Women workers will be delivering large Valentine's cards to the authority and asking them to pay up.
For almost eighteen months, workers at Sunderland Care and Support (SCAS), have been fighting for equal pay.
These mainly women workers have been denied access to the pension scheme of other local authority workers and are paid less per hour than those who work in male dominated roles.
Following the failure of Sunderland’s leadership to negotiate with GMB, legal claims have now been lodged, but workers dying before pay justice is served is heartless, immoral and a waste of tax-payers money.
Our members, although heartbroken at the leadership's decision, are determined to make a stand.

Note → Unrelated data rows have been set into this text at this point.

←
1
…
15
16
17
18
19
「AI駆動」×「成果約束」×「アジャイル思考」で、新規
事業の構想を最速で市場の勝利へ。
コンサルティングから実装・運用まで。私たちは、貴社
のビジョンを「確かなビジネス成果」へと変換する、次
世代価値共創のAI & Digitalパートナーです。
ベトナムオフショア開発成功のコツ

GMB, the only union campaigning for equal pay, will continue with a high-profile determined campaign against Sunderland Council, until they get around the table and settle on what our members rightly deserve
With Birmingham City Council finally settling their own long running pay dispute, GMB are now calling on Sunderland Council to do the right thing by these workers and deliver on equal pay.
Laura Maughan, GMB Organiser, said:
"This Valentine's Day care workers across Sunderland are asking Sunderland City Council to show them the love they deserve all year round.

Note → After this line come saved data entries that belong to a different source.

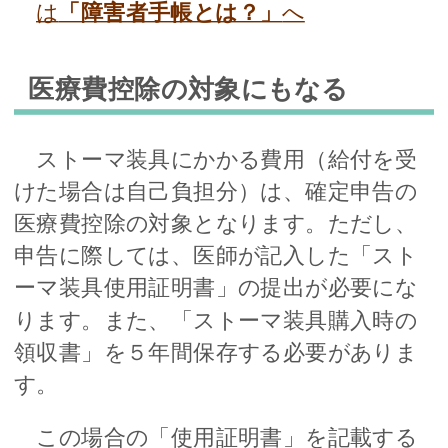
は
「障害者手帳とは？」
へ
医療費控除の対象にもなる
ストーマ装具にかかる費用（給付を受
けた場合は自己負担分）は、確定申告の
医療費控除の対象となります。ただし、
申告に際しては、医師が記入した「スト
ーマ装具使用証明書」の提出が必要にな
ります。また、「ストーマ装具購入時の
領収書」を５年間保存する必要がありま
す。
この場合の「使用証明書」を記載する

"For far too long these lasses have been undervalued and underpaid.
"This is ‘Heart Unions’ week and GMB is making it clear that we will never give up on the battle for equal pay in Sunderland.
"We will be taking our case directly to City Hall, and telling the leadership that it's time to learn the lessons of Birmingham, and do right by both care workers and the tax payers' of Sunderland."